DOI: 10.3366/anh.2026.1029 ISSN: 0260-9541

Hare, hyrax and hart: biblical natural history and hermeneutics in British expeditions to the Holy Land, 1863–1884

Theo Detweiler

The history of science remembers Henry Baker Tristram (1822–1906) as an early adopter of Darwinism whose interests as a clergyman overtook his commitment to science following the 1860 Huxley-Wilberforce debate on evolution. Yet Tristram’s most notable contributions to natural history and to the relationship between religion and science came after the 1860 debate, through his research on the fauna of Ottoman Palestine and his founding role in the Palestine Exploration Fund (PEF).
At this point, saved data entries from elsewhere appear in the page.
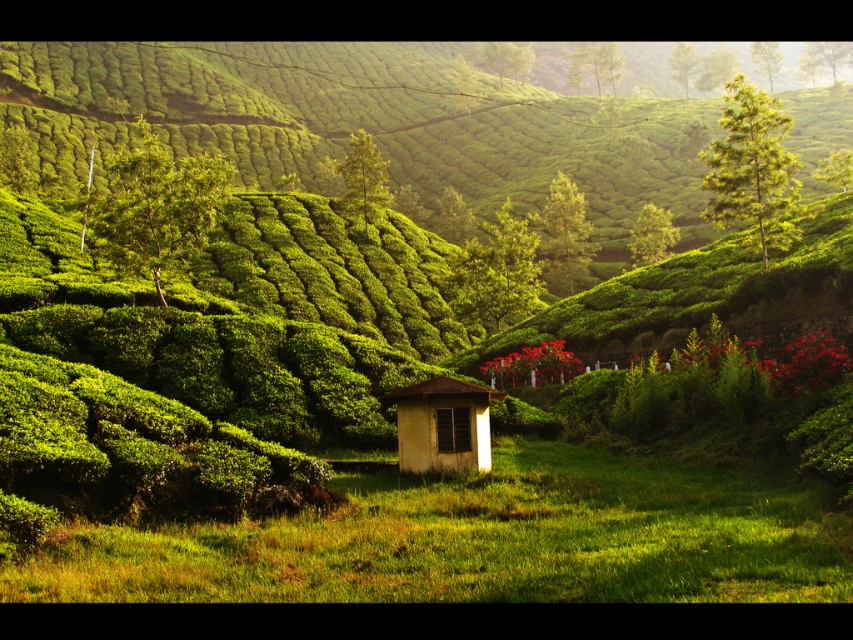 Question: Which point is farther to the camera?

Choices:
 (A) green leafy tree at upper right
 (B) white matte gazebo at center
 (C) green leafy hillside at center

Answer: (C)

Question: Which of these objects is positioned farthest from the green leafy tree at upper right?

Choices:
 (A) green grassy field at center
 (B) white matte gazebo at center

Answer: (A)

Question: From the image, what is the correct spatial relationship of green leafy hillside at center in relation to white matte gazebo at center?

Choices:
 (A) above
 (B) below

Answer: (A)

Question: Is green leafy tree at upper right thinner than white matte gazebo at center?

Choices:
 (A) no
 (B) yes

Answer: (A)

Question: Does green leafy hillside at center have a smaller size compared to green leafy tree at upper right?

Choices:
 (A) yes
 (B) no

Answer: (B)

Question: Among these points, which one is nearest to the camera?

Choices:
 (A) (485, 529)
 (B) (514, 163)

Answer: (A) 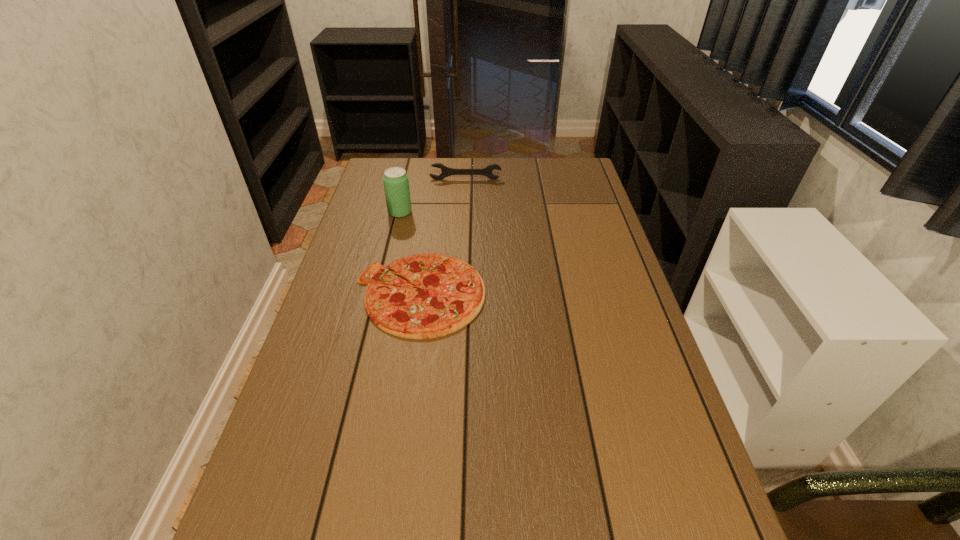 Locate an element on the screen. This screenshot has height=540, width=960. soda that is at the left edge is located at coordinates (396, 185).

Identify the location of pizza located in the left edge section of the desktop. (451, 293).

Locate an element on the screen. vacant region at the far edge of the desktop is located at coordinates (523, 183).

Where is `vacant space at the left edge`? The height and width of the screenshot is (540, 960). vacant space at the left edge is located at coordinates (321, 373).

Identify the location of blank space at the right edge of the desktop. (628, 361).

In the image, there is a desktop. Where is `vacant space at the far right corner`? The image size is (960, 540). vacant space at the far right corner is located at coordinates (578, 157).

Locate an element on the screen. free space between the wrench and the pizza is located at coordinates (443, 237).

What are the coordinates of `vacant space in between the soda and the nearest object` in the screenshot? It's located at (410, 253).

Find the location of `vacant region between the second tallest object and the shortest object`. vacant region between the second tallest object and the shortest object is located at coordinates (443, 237).

This screenshot has width=960, height=540. What are the coordinates of `vacant point located between the wrench and the shortest object` in the screenshot? It's located at (443, 237). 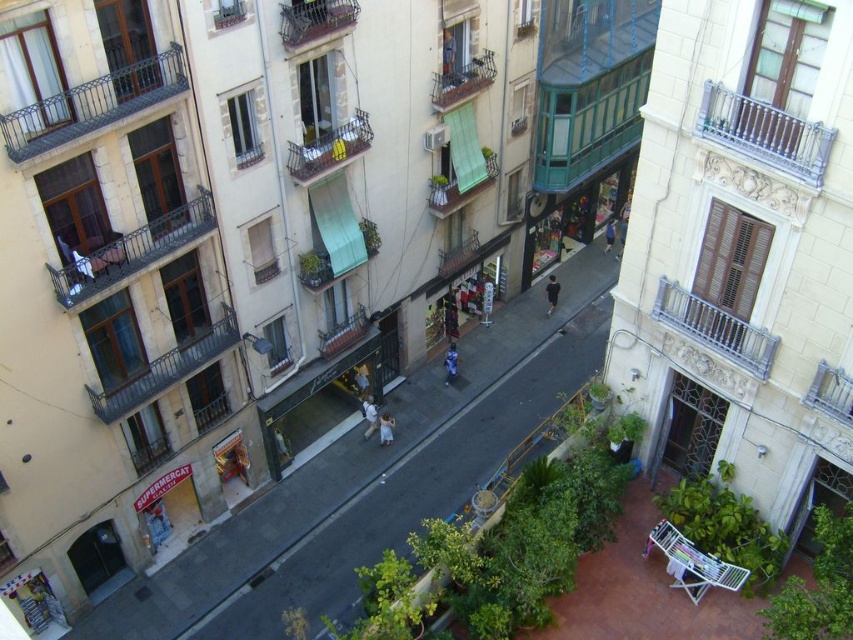 Can you confirm if metallic balcony at upper center is shorter than light blue jeans at lower left?

Correct, metallic balcony at upper center is not as tall as light blue jeans at lower left.

At what (x,y) coordinates should I click in order to perform the action: click on metallic balcony at upper center. Please return your answer as a coordinate pair (x, y). Looking at the image, I should click on (314, 19).

Which is in front, point (314, 19) or point (157, 529)?

Positioned in front is point (314, 19).

This screenshot has height=640, width=853. Identify the location of metallic balcony at upper center. (314, 19).

Which is above, metallic silver balcony at right or light blue denim jeans at center?

Positioned higher is metallic silver balcony at right.

Is metallic silver balcony at right thinner than light blue denim jeans at center?

No, metallic silver balcony at right is not thinner than light blue denim jeans at center.

What do you see at coordinates (715, 326) in the screenshot? This screenshot has width=853, height=640. I see `metallic silver balcony at right` at bounding box center [715, 326].

Find the location of a particular element. metallic silver balcony at right is located at coordinates (715, 326).

Locate an element on the screen. light blue jeans at lower left is located at coordinates (155, 524).

Is point (146, 529) positioned before point (610, 244)?

Yes, it is.

Find the location of `light blue jeans at lower left`. light blue jeans at lower left is located at coordinates (155, 524). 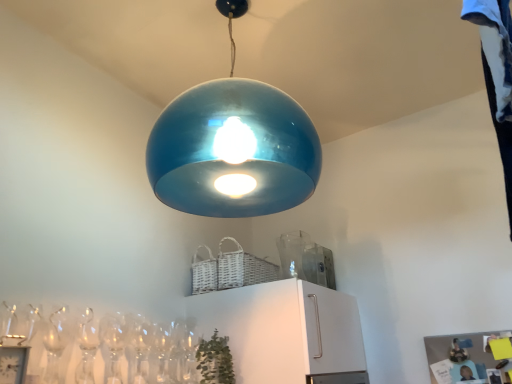 Question: Considering their positions, is glossy blue pendant light at center located in front of or behind transparent glass vase at upper center?

Choices:
 (A) behind
 (B) front

Answer: (B)

Question: From a real-world perspective, relative to transparent glass vase at upper center, is glossy blue pendant light at center vertically above or below?

Choices:
 (A) below
 (B) above

Answer: (B)

Question: Which object is the closest to the green matte plant at lower center?

Choices:
 (A) glossy blue pendant light at center
 (B) transparent glass vase at upper center

Answer: (B)

Question: Which object is the closest to the transparent glass vase at upper center?

Choices:
 (A) green matte plant at lower center
 (B) glossy blue pendant light at center

Answer: (B) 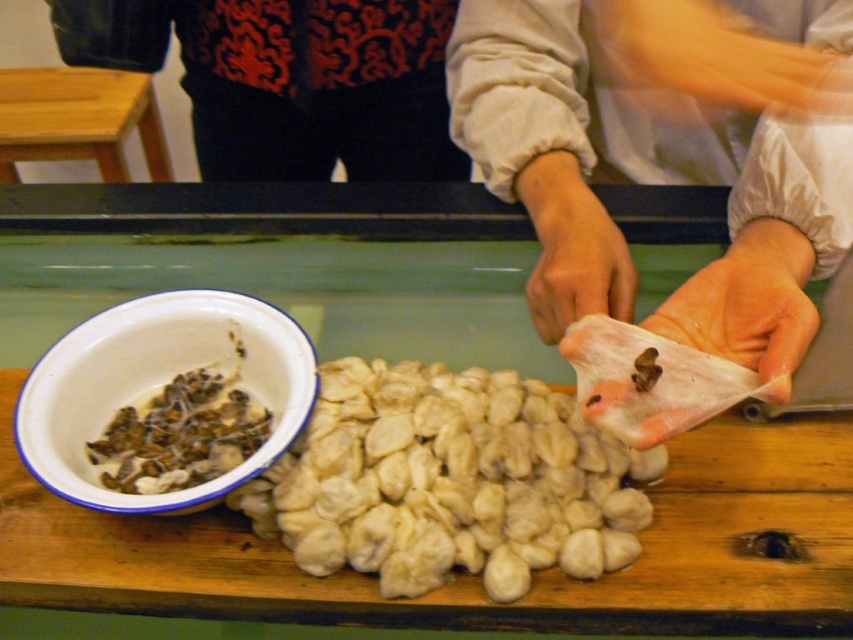 Who is more forward, [607,232] or [306,45]?

Point [607,232]

The width and height of the screenshot is (853, 640). I want to click on white paper at center, so click(659, 182).

Where is `white paper at center`? The height and width of the screenshot is (640, 853). white paper at center is located at coordinates [659, 182].

Is patterned fabric shirt at upper center below white enamel bowl at lower left?

Incorrect, patterned fabric shirt at upper center is not positioned below white enamel bowl at lower left.

What do you see at coordinates (289, 81) in the screenshot? I see `patterned fabric shirt at upper center` at bounding box center [289, 81].

Which is behind, point (161, 22) or point (22, 426)?

The point (161, 22) is behind.

This screenshot has height=640, width=853. In order to click on patterned fabric shirt at upper center in this screenshot , I will do pyautogui.click(x=289, y=81).

Which is above, white paper at center or brown matte mushrooms at left?

→ Positioned higher is white paper at center.

Does white paper at center have a greater width compared to brown matte mushrooms at left?

Yes.

Between point (838, 140) and point (117, 436), which one is positioned behind?

Positioned behind is point (117, 436).

Find the location of a particular element. This screenshot has width=853, height=640. white paper at center is located at coordinates (659, 182). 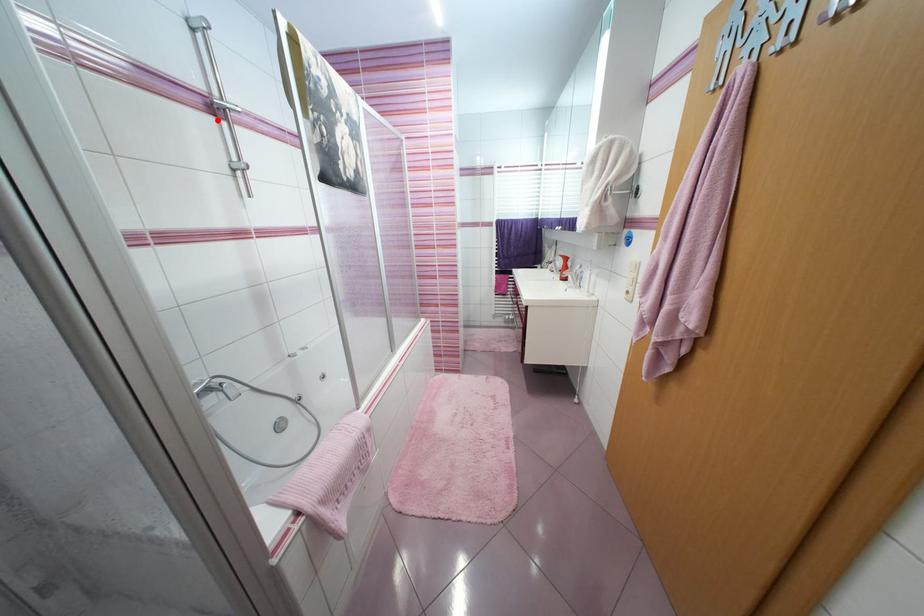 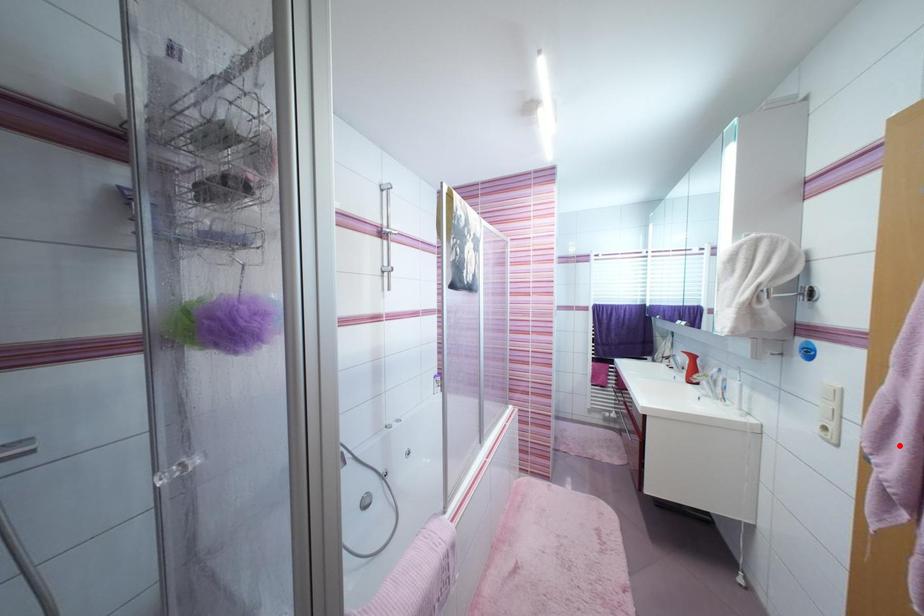 I am providing you with two images of the same scene from different viewpoints. A red point is marked on the first image and another point is marked on the second image. Is the red point in image1 aligned with the point shown in image2?

No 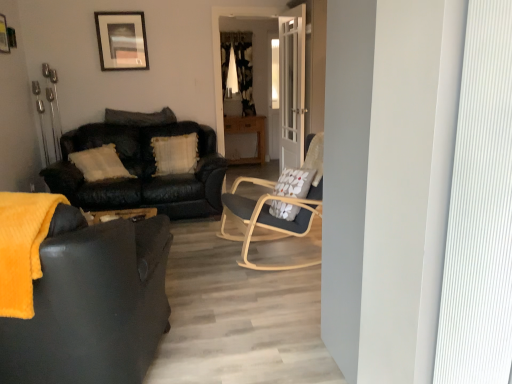 Describe the element at coordinates (175, 154) in the screenshot. I see `white textured pillow at center, marked as the second pillow in a top-to-bottom arrangement` at that location.

Where is `matte black picture frame at upper center, the second picture frame viewed from the front`? Image resolution: width=512 pixels, height=384 pixels. matte black picture frame at upper center, the second picture frame viewed from the front is located at coordinates (122, 40).

This screenshot has width=512, height=384. What do you see at coordinates (141, 169) in the screenshot?
I see `leather couch at center, which appears as the 1th studio couch when viewed from the back` at bounding box center [141, 169].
This article draws on published works and the unpublished correspondence of Tristram and his fellow naturalists of the PEF to shed much needed light on the history of natural history in the nineteenth-century Levant. Reproducing debates on the identity of biblical mammals – the ‘conies’ and ‘deer’ of the King James Bible – the article assesses the role of biblical natural history in late Victorian clerical and scientific debates. It argues that the primary target of Tristram’s Christian science was not Darwinism, but the ‘higher criticism’ of Bishop John Colenso (1814–1883). By applying contemporary zoology and philology toward the interpretation of scripture, Tristram and his colleagues defended the authorial authenticity of the Hebrew Bible and the enduring relationship between Christianity and science. Despite the varied priorities of the PEF’s founders, the institution’s naturalists united to accurately identify biblical mammals in the contemporary fauna of Ottoman Palestine, thereby creating an evidentiary terrain on which Christian scripture was corroborated, and the relationship between Victorian science and religion was negotiated.